Issues de sources multiples, les images qui composent les collages, vidéos ou installations de Manon Recordon semblent revenir de lointaines civilisations, puiser dans des légendes et des mythes, mêler la culture savante et populaire, l’actualité pressente, l’intime ou le sublime. Mon beau souci pourrait ainsi s’apparenter à une déambulation labyrinthique dans le "musée imaginaire" de l’artiste, un jeu narratif construit avec la souplesse que caractérise l'ère numérique, et où le sens nait entre les images.

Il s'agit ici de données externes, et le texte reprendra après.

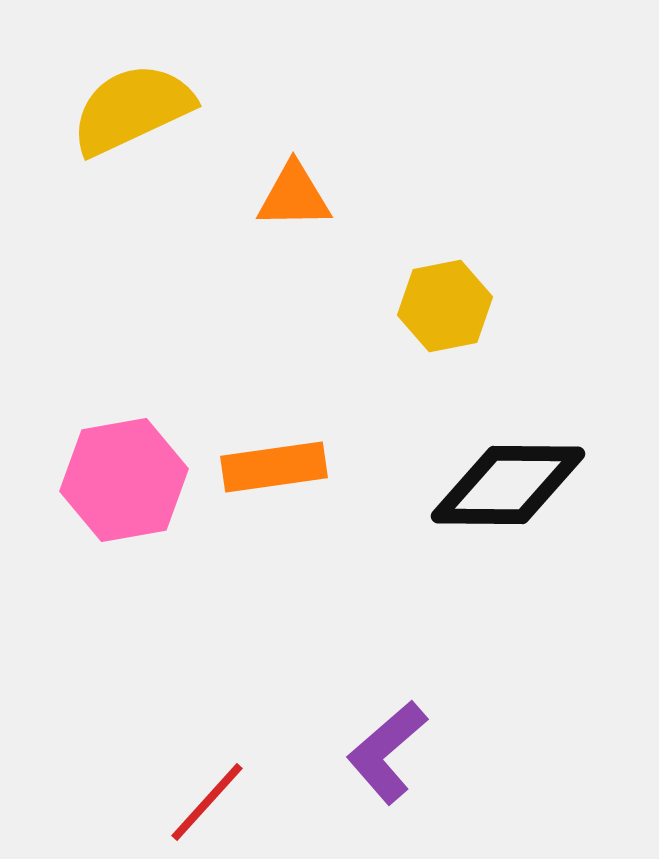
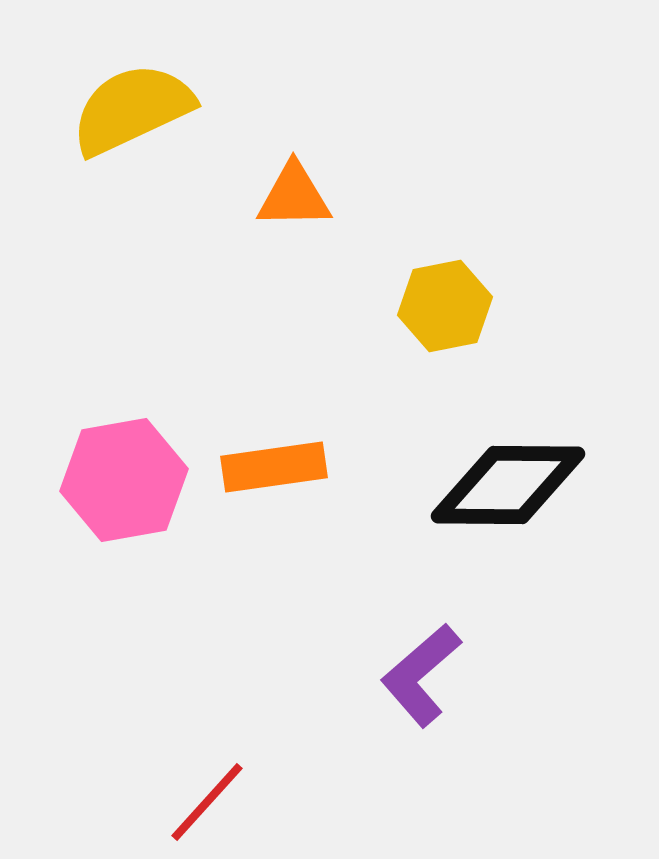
purple L-shape: moved 34 px right, 77 px up
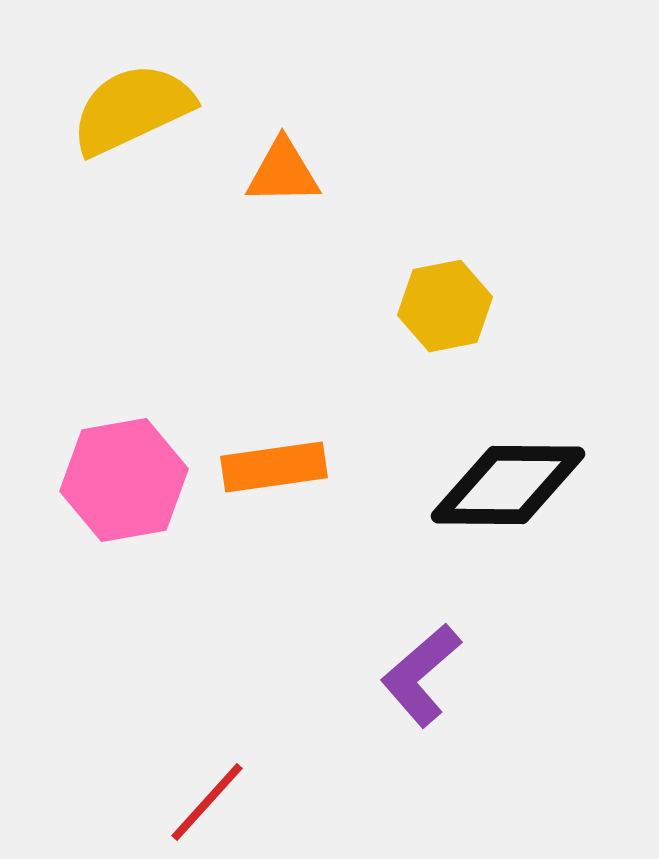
orange triangle: moved 11 px left, 24 px up
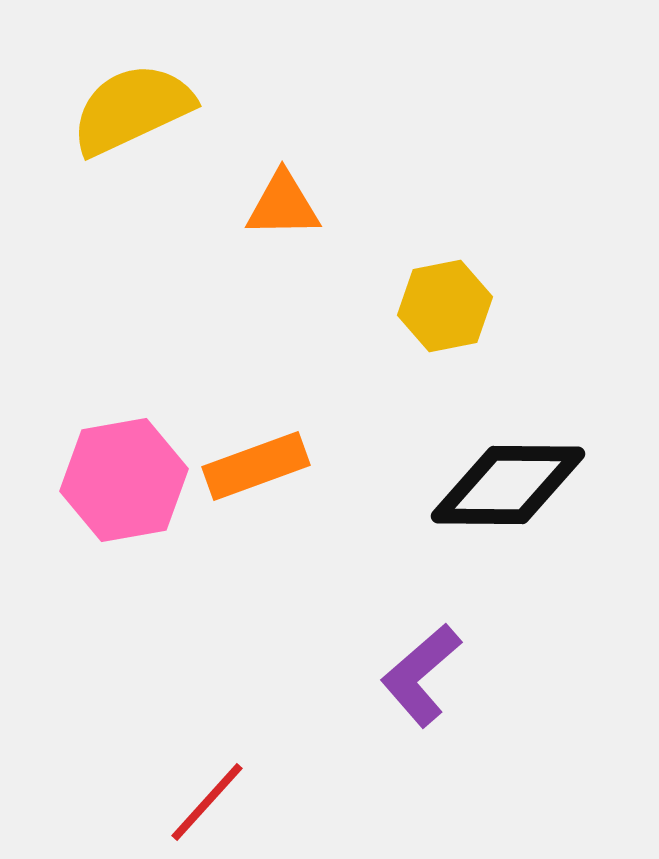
orange triangle: moved 33 px down
orange rectangle: moved 18 px left, 1 px up; rotated 12 degrees counterclockwise
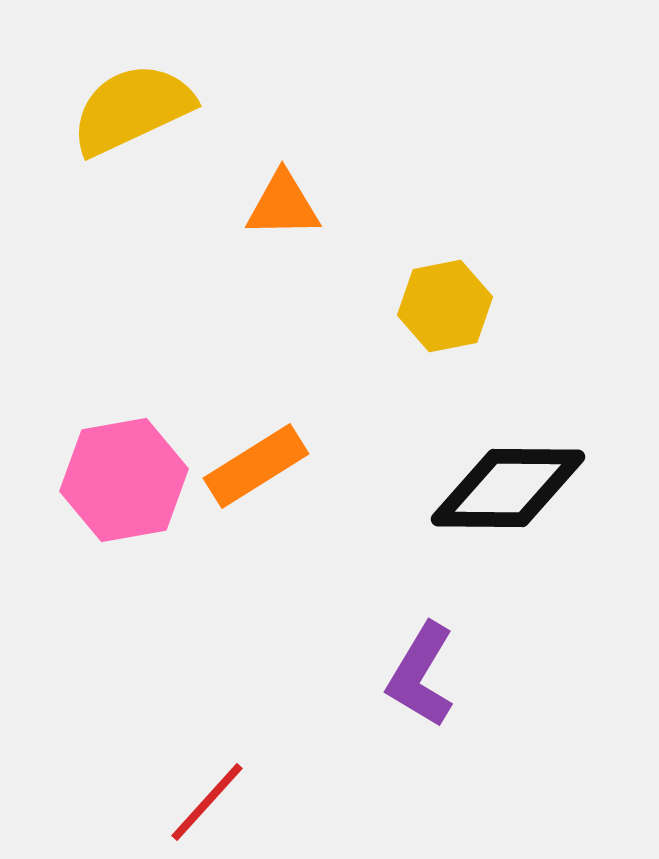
orange rectangle: rotated 12 degrees counterclockwise
black diamond: moved 3 px down
purple L-shape: rotated 18 degrees counterclockwise
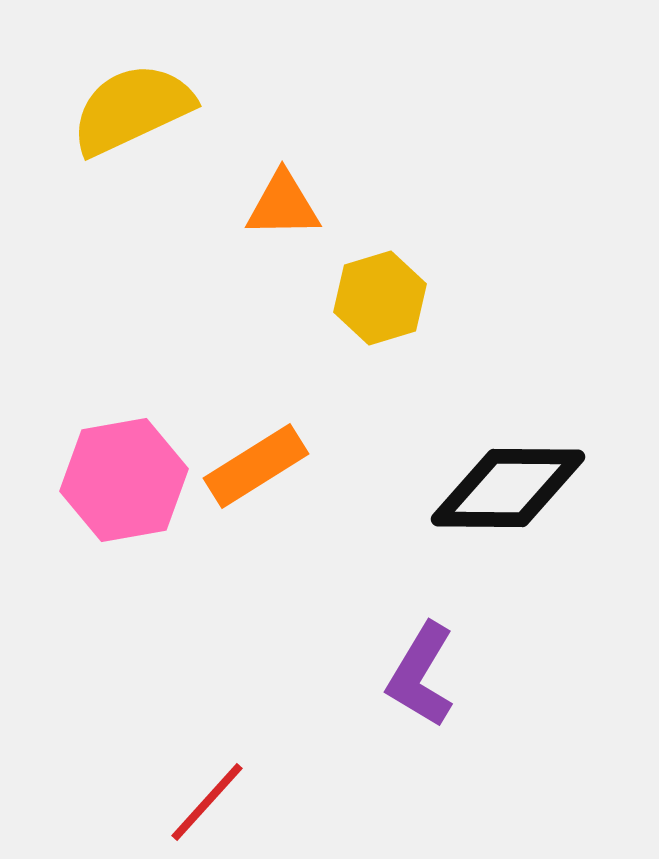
yellow hexagon: moved 65 px left, 8 px up; rotated 6 degrees counterclockwise
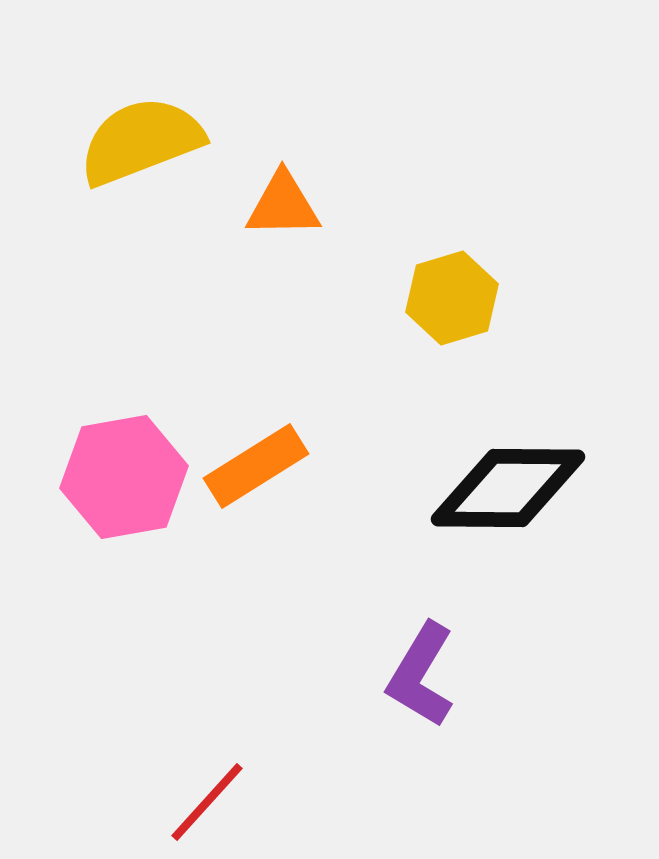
yellow semicircle: moved 9 px right, 32 px down; rotated 4 degrees clockwise
yellow hexagon: moved 72 px right
pink hexagon: moved 3 px up
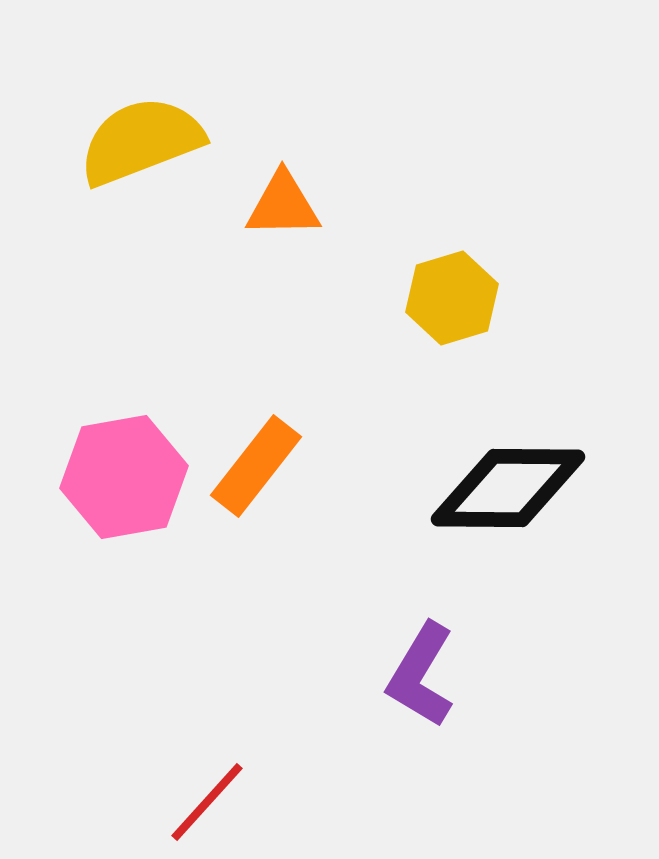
orange rectangle: rotated 20 degrees counterclockwise
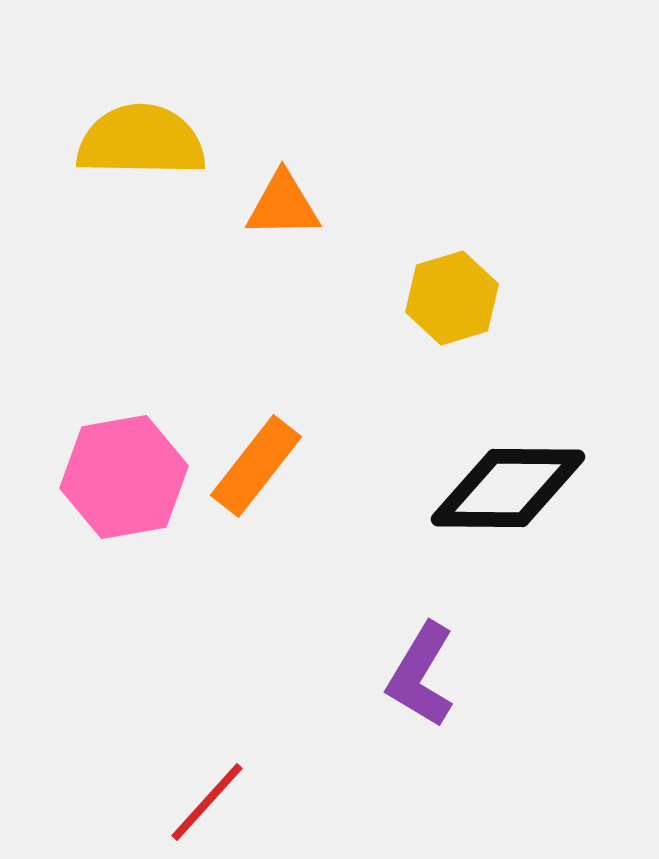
yellow semicircle: rotated 22 degrees clockwise
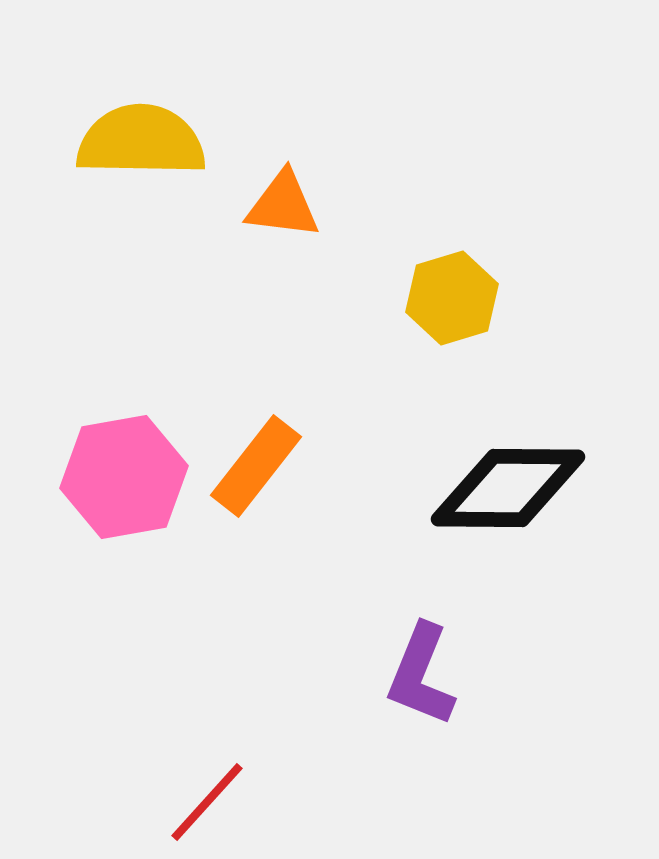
orange triangle: rotated 8 degrees clockwise
purple L-shape: rotated 9 degrees counterclockwise
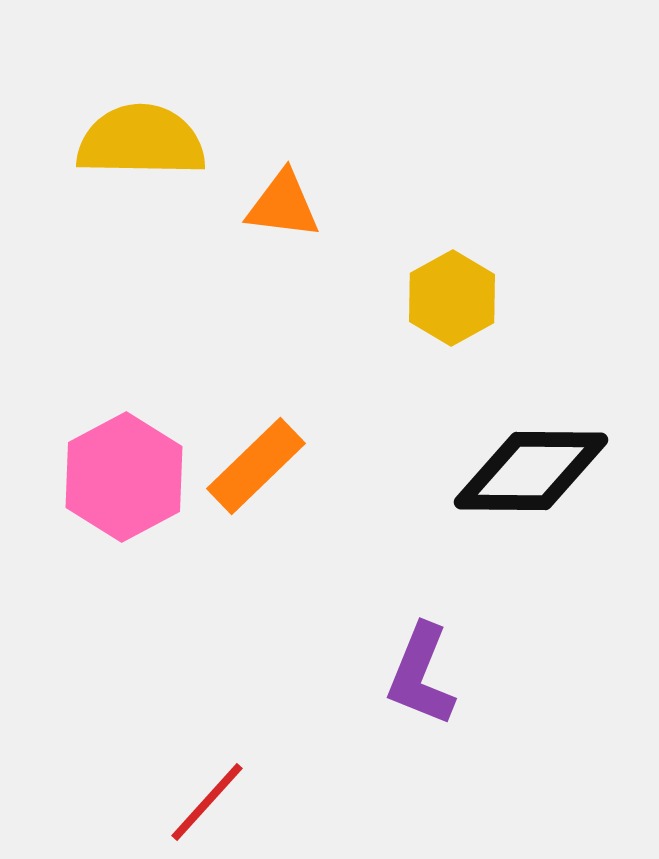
yellow hexagon: rotated 12 degrees counterclockwise
orange rectangle: rotated 8 degrees clockwise
pink hexagon: rotated 18 degrees counterclockwise
black diamond: moved 23 px right, 17 px up
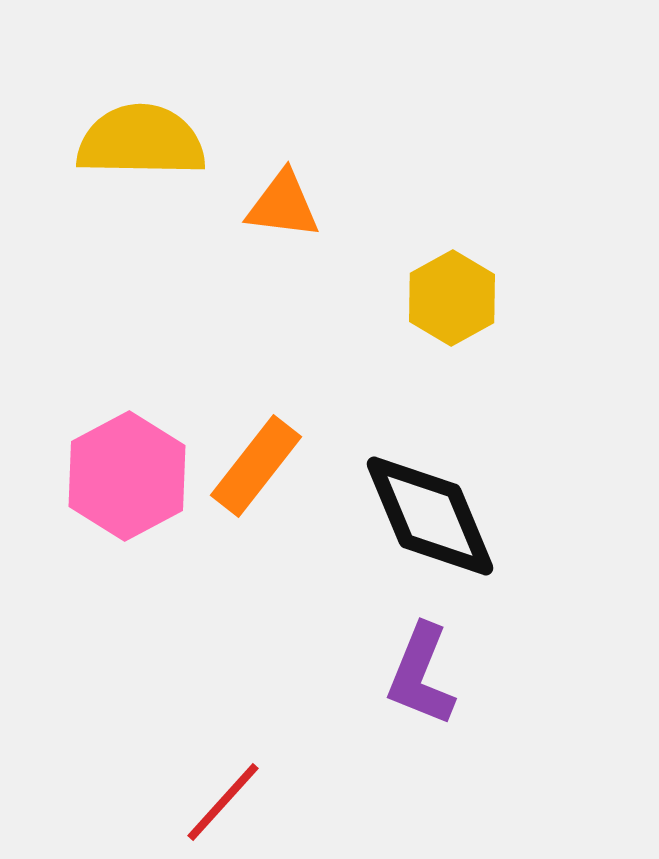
orange rectangle: rotated 8 degrees counterclockwise
black diamond: moved 101 px left, 45 px down; rotated 67 degrees clockwise
pink hexagon: moved 3 px right, 1 px up
red line: moved 16 px right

Entrer dans ce lieu, c’est d’abord voir l’espace au dessus de nos têtes, c’est comme si le cinéma d’autrefois nous revenait dans les yeux. L’exposition que nous avons conçue se lit dans un premier temps comme un plan large — au sens cinématographique, comme on regarderait le célèbre plan du vaste escalier montant aux Musées du Capitole dans Nostalghia (Andreï Tarkovski - 1983). Un oiseau en vol percevrait, dans les croisements que les pans tracent au sol, le dessin d’une toile d’araignée ou d’un labyrinthe. Parcourir Mon beau souci, c’est entrer à l’intérieur d’un montage constitué d’images fixes et mouvantes, de cimaises-retables dressées sur le sol accueillant plusieurs récits. On est peu à peu introduit, comme par palier ; une image en appelle une autre, puis une autre encore. Ce qui se narre se construit par récurrences, telle une mise en abyme dans l’architecture de l’exposition. Passé le seuil, les images viennent éclorent à notre visage et elles sont nombreuses. Mon beau souci, c’est aussi un film et une photographie — ce sont des translations dans ces divers ordres du langage. L’image s’affirme tel un topos que j’affranchis de son histoire. Les figures subissent un remodelage et une réactualisation sans fin, devenant les fantômes qui hantent chaque image produite. Medusa apparaît trois fois, parmi lesquelles un tondo de Benoît Maire, réalisé en 2011. Je l’ai emprunté au Frac Aquitaine lorsque l’occasion s’est présentée de créer un dialogue avec le travail d’un artiste contemporain. Marie-Madeleine est une autre échappée du ret des récurrences, tout comme la mer Méditerranée ou encore Saint Denis, qui ne trouve d’écho qu’au sein de sa propre vitrine. Certaines pièces fonctionnent sur l’ambivalence de leur contenu : celui-ci dépend de qui l’écoute et le regarde, de comment sont fractionnées les strates. Je pense notamment à la vidéo Sans soleil, où se mêlent curieusement la publicité, l’antiquité, l’immigration, le plaisir etc… Mon beau souci est une exposition à multiples lectures dans laquelle les différents points de vue s’harmonisent dans des percées. Les échos résonnent de la sorte, par strates et par retour de boomerang ; personne n’y verra la même chose, mais chacun y décèlera une histoire à faire sienne dans la matière des histoires.
Manon Recordon
Née à Paris en 1985, Manon Recordon est diplômée de la Villa Arson et de l’École nationale supérieure des Beaux-arts de Paris, elle a été pensionnaire de l’Académie de France à Rome - Villa Médicis en 2012/2013.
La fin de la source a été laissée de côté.